El Dorado County program aims to reunite homeless people with family
A new pilot program in El Dorado County aims to reunite homeless people with family members outside the area by covering travel costs.
At an April 3 meeting, El Dorado County Board of Supervisors approved $2,500 from the general fund for the program that will be implemented by the sheriff’s department’s Homeless Outreach Team (HOT). Formed in May 2017, HOT is made up of three full-time officers dedicated to building relationships with the county’s homeless population and connecting them with resources.
Sgt. Anthony Prencipe, spokesman for the sheriff’s department, said HOT was running into homeless individuals who had family elsewhere, but didn’t have the funds to get back to them.
“The HOT unit was trying to help people find day jobs to help them pay for it or they were paying for it out of their own pocket,” explained Prencipe. “It’s not about shipping them out of the county in any way, shape or form. We’re looking to identify who is having homelessness problems and find out how we can help them get out of that problem.”
Prencipe stressed that the relocation would only be offered to individuals whose family expressly wanted to take them in.
“In some of these cases we find family members that live out of state and they are dying to help their brother, but they haven’t heard from him in 15 years or whatever it might be,” said Prencipe. “We are connecting them and actually putting that family back together.”
Cities around the country have been offering homeless people free bus or plane tickets to relocate elsewhere for at least three decades. In San Francisco, the program is called Homeward Bound, and over the last 12 years, over 10,500 homeless people have been relocated from the city. In Fairfield, a similar program is called No Place Like Home.
An 18-month investigation by The Guardian into these types of programs around the country, which compiled a database of over 34,000 homeless relocation trips, found that the experiences for these travelers varied greatly. For some, it was the opportunity they needed to get their life together. Others went back to living on the streets in the area they relocated to or returned to the city they were bussed out of to be homeless again.
While many jurisdictions did not track the success of the relocation programs, some smaller programs did. According to the publication’s report, published in Dec. 2017, Portland found that 70 percent of the 416 individuals they relocated were still housed after three months, while in Santa Monica, 60 percent remained housed after six months.
Though it’s not a universal solution, it is a good option, according to Daniel Del Monte, deputy director of El Dorado County Health and Human Services Agency.
“There isn’t a single program that is effective for all subpopulations,” said Del Monte. “It shouldn’t be offered to people that have extreme substance abuse issues or extreme mental illness because the family will likely not be equipped to support them.
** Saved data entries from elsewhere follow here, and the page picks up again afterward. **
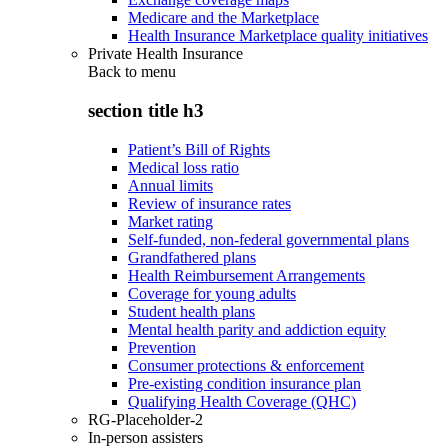
Medicare and the Marketplace
Health Insurance Marketplace quality initiatives
Private Health Insurance
Back to
menu
section title h3
Patient’s Bill of Rights
Medical loss ratio
Annual limits
Review of insurance rates
Market rating
Self-funded, non-federal governmental plans
Grandfathered plans
Health Reimbursement Arrangements
Coverage for young adults
Student health plans
Mental health parity and addiction equity
Prevention
Consumer protections & enforcement
Pre-existing condition insurance plan
Qualifying Health Coverage (QHC)
RG-Placeholder-2
In-person assisters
But for folks who have fallen on hard times who simply need a place to stay and they would be able to self resolve with some support, it’s certainly proven to work.”
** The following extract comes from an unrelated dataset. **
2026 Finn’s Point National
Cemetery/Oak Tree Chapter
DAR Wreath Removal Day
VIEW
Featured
Nicole Zaborsky, board member for the Tahoe Coalition for the Homeless, said that every season they ask all of their guests in the seasonal Warm Room shelter if they have family they could reconnect with.
“As far as looking at trying to get homeless people into a situation that might be better, reuniting with family is definitely something we look at,” said Zaborsky. “It’s not always possible, it’s not always received well by either party, but if it is, it’s something we try and do.”
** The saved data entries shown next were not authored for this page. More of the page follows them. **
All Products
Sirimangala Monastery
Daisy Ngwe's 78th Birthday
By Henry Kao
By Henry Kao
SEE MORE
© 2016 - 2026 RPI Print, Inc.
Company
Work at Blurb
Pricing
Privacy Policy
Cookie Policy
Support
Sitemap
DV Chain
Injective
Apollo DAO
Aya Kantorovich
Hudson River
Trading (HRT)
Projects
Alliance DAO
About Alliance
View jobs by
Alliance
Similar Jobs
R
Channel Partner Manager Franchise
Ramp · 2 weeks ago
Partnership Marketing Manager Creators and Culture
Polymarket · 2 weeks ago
Sometimes it’s just a matter of helping an individual get an identification card so they can board a bus or a plane, or helping them track down family members using the shelter’s phone or computer, according to Zaborsky.
“Our first season we helped a gentleman that came into the Warm Room get reunited with family back in Oregon. He needed to get ID first,” said Zaborsky. “Sometimes it’s just a matter of getting communication started.”
This winter, the Warm Room served around 110 people with an average of 19 guests per night.